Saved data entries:
----------

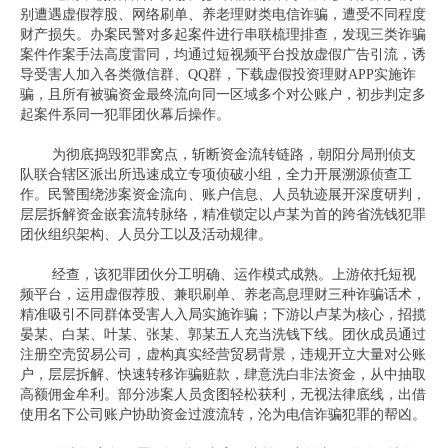
别遭遇虚假荐股、网络刷单、养老理财类电信诈骗，遭受不同程度
财产损失。办案民警对多起案件进行串联梳理排查，发现三类诈骗
案件作案手法高度雷同，均通过短视频平台投放虚假广告引流，诱
导受害人加入各类微信群、QQ群，下载虚假投资理财APP实施诈
骗，且所有被骗资金最终流向同一区域多个对公账户，初步判定多
起案件系同一犯罪团伙幕后操作。
为彻底捣毁犯罪窝点，斩断资金流转链路，朝阳分局刑侦支
队联合辖区派出所迅速成立专项侦破小组，全力开展溯源侦查工
作。民警围绕涉案资金流向、账户信息、人员轨迹展开深度研判，
层层拆解资金嵌套流转脉络，精准锁定以卢某为首的跨省洗钱犯罪
团伙组织架构、人员分工以及活动规律。
经查，该犯罪团伙分工明确、运作模式成熟。上游依托短视
频平台，运用虚假荐股、兼职刷单、养老高息理财三种诈骗话术，
精准吸引不同群体受害人入局实施诈骗；下游以卢某为核心，招揽
晏某、白某、叶某、张某、郭某五人充当洗钱下线。团伙成员通过
注册空壳贸易公司，虚构真实经营贸易背景，违规开立大量对公账
户，层层拆解、快速转移诈骗赃款，肆意洗白非法资金，从中抽取
高额佣金牟利。部分涉案人员贪图轻松获利，无视法律底线，出借
使用名下公司账户协助资金过渡流转，沦为电信诈骗犯罪的帮凶。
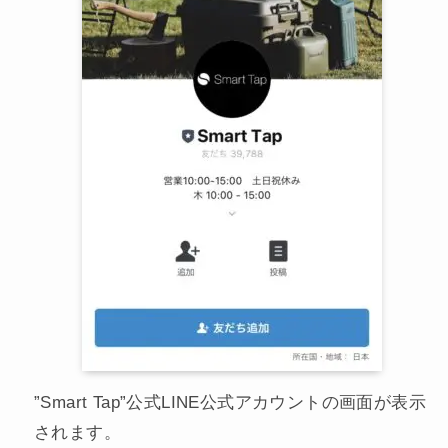
”Smart Tap”公式LINE公式アカウントの画面が表示
されます。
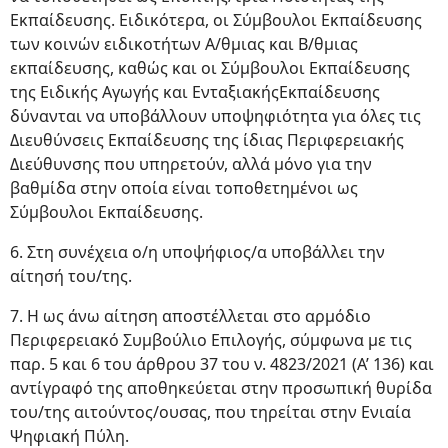
Εκπαίδευσης. Ειδικότερα, οι Σύμβουλοι Εκπαίδευσης
των κοινών ειδικοτήτων Α/θμιας και Β/θμιας
εκπαίδευσης, καθώς και οι Σύμβουλοι Εκπαίδευσης
της Ειδικής Αγωγής και ΕνταξιακήςΕκπαίδευσης
δύνανται να υποβάλλουν υποψηφιότητα για όλες τις
Διευθύνσεις Εκπαίδευσης της ίδιας Περιφερειακής
Διεύθυνσης που υπηρετούν, αλλά μόνο για την
βαθμίδα στην οποία είναι τοποθετημένοι ως
Σύμβουλοι Εκπαίδευσης.
6. Στη συνέχεια ο/η υποψήφιος/α υποβάλλει την
αίτησή του/της.
7. Η ως άνω αίτηση αποστέλλεται στο αρμόδιο
Περιφερειακό Συμβούλιο Επιλογής, σύμφωνα με τις
παρ. 5 και 6 του άρθρου 37 του ν. 4823/2021 (Α’ 136) και
αντίγραφό της αποθηκεύεται στην προσωπική θυρίδα
του/της αιτούντος/ουσας, που τηρείται στην Ενιαία
Ψηφιακή Πύλη.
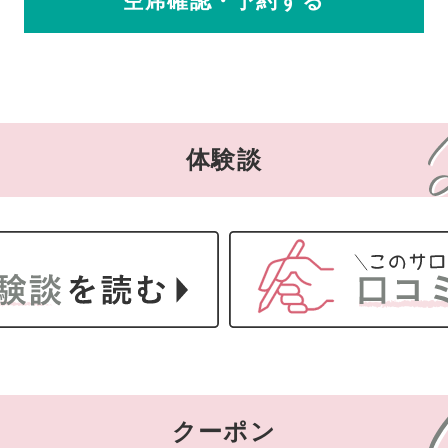
空席確認・予約する
体験談
クーポン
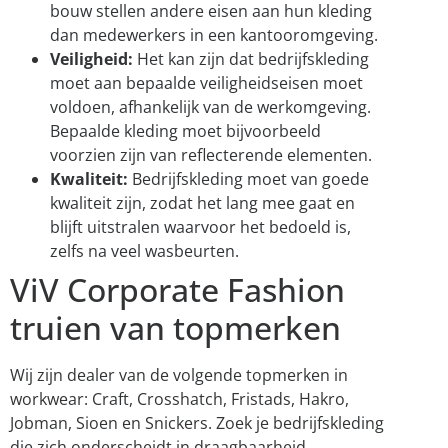
bouw stellen andere eisen aan hun kleding
dan medewerkers in een kantooromgeving.
Veiligheid:
Het kan zijn dat bedrijfskleding
moet aan bepaalde veiligheidseisen moet
voldoen, afhankelijk van de werkomgeving.
Bepaalde kleding moet bijvoorbeeld
voorzien zijn van reflecterende elementen.
Kwaliteit:
Bedrijfskleding moet van goede
kwaliteit zijn, zodat het lang mee gaat en
blijft uitstralen waarvoor het bedoeld is,
zelfs na veel wasbeurten.
ViV Corporate Fashion
truien van topmerken
Wij zijn dealer van de volgende topmerken in
workwear: Craft, Crosshatch, Fristads, Hakro,
Jobman, Sioen en Snickers. Zoek je bedrijfskleding
die zich onderscheidt in draagbaarheid,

----------

_Work instructions_
Reprint the entries above exactly, images removed.

_Exercise solution_
别遭遇虚假荐股、网络刷单、养老理财类电信诈骗，遭受不同程度
财产损失。办案民警对多起案件进行串联梳理排查，发现三类诈骗
案件作案手法高度雷同，均通过短视频平台投放虚假广告引流，诱
导受害人加入各类微信群、QQ群，下载虚假投资理财APP实施诈
骗，且所有被骗资金最终流向同一区域多个对公账户，初步判定多
起案件系同一犯罪团伙幕后操作。
为彻底捣毁犯罪窝点，斩断资金流转链路，朝阳分局刑侦支
队联合辖区派出所迅速成立专项侦破小组，全力开展溯源侦查工
作。民警围绕涉案资金流向、账户信息、人员轨迹展开深度研判，
层层拆解资金嵌套流转脉络，精准锁定以卢某为首的跨省洗钱犯罪
团伙组织架构、人员分工以及活动规律。
经查，该犯罪团伙分工明确、运作模式成熟。上游依托短视
频平台，运用虚假荐股、兼职刷单、养老高息理财三种诈骗话术，
精准吸引不同群体受害人入局实施诈骗；下游以卢某为核心，招揽
晏某、白某、叶某、张某、郭某五人充当洗钱下线。团伙成员通过
注册空壳贸易公司，虚构真实经营贸易背景，违规开立大量对公账
户，层层拆解、快速转移诈骗赃款，肆意洗白非法资金，从中抽取
高额佣金牟利。部分涉案人员贪图轻松获利，无视法律底线，出借
使用名下公司账户协助资金过渡流转，沦为电信诈骗犯罪的帮凶。
”Smart Tap”公式LINE公式アカウントの画面が表示
されます。
Εκπαίδευσης. Ειδικότερα, οι Σύμβουλοι Εκπαίδευσης
των κοινών ειδικοτήτων Α/θμιας και Β/θμιας
εκπαίδευσης, καθώς και οι Σύμβουλοι Εκπαίδευσης
της Ειδικής Αγωγής και ΕνταξιακήςΕκπαίδευσης
δύνανται να υποβάλλουν υποψηφιότητα για όλες τις
Διευθύνσεις Εκπαίδευσης της ίδιας Περιφερειακής
Διεύθυνσης που υπηρετούν, αλλά μόνο για την
βαθμίδα στην οποία είναι τοποθετημένοι ως
Σύμβουλοι Εκπαίδευσης.
6. Στη συνέχεια ο/η υποψήφιος/α υποβάλλει την
αίτησή του/της.
7. Η ως άνω αίτηση αποστέλλεται στο αρμόδιο
Περιφερειακό Συμβούλιο Επιλογής, σύμφωνα με τις
παρ. 5 και 6 του άρθρου 37 του ν. 4823/2021 (Α’ 136) και
αντίγραφό της αποθηκεύεται στην προσωπική θυρίδα
του/της αιτούντος/ουσας, που τηρείται στην Ενιαία
Ψηφιακή Πύλη.
空席確認・予約する
体験談
クーポン
bouw stellen andere eisen aan hun kleding
dan medewerkers in een kantooromgeving.
Veiligheid:
Het kan zijn dat bedrijfskleding
moet aan bepaalde veiligheidseisen moet
voldoen, afhankelijk van de werkomgeving.
Bepaalde kleding moet bijvoorbeeld
voorzien zijn van reflecterende elementen.
Kwaliteit:
Bedrijfskleding moet van goede
kwaliteit zijn, zodat het lang mee gaat en
blijft uitstralen waarvoor het bedoeld is,
zelfs na veel wasbeurten.
ViV Corporate Fashion
truien van topmerken
Wij zijn dealer van de volgende topmerken in
workwear: Craft, Crosshatch, Fristads, Hakro,
Jobman, Sioen en Snickers. Zoek je bedrijfskleding
die zich onderscheidt in draagbaarheid,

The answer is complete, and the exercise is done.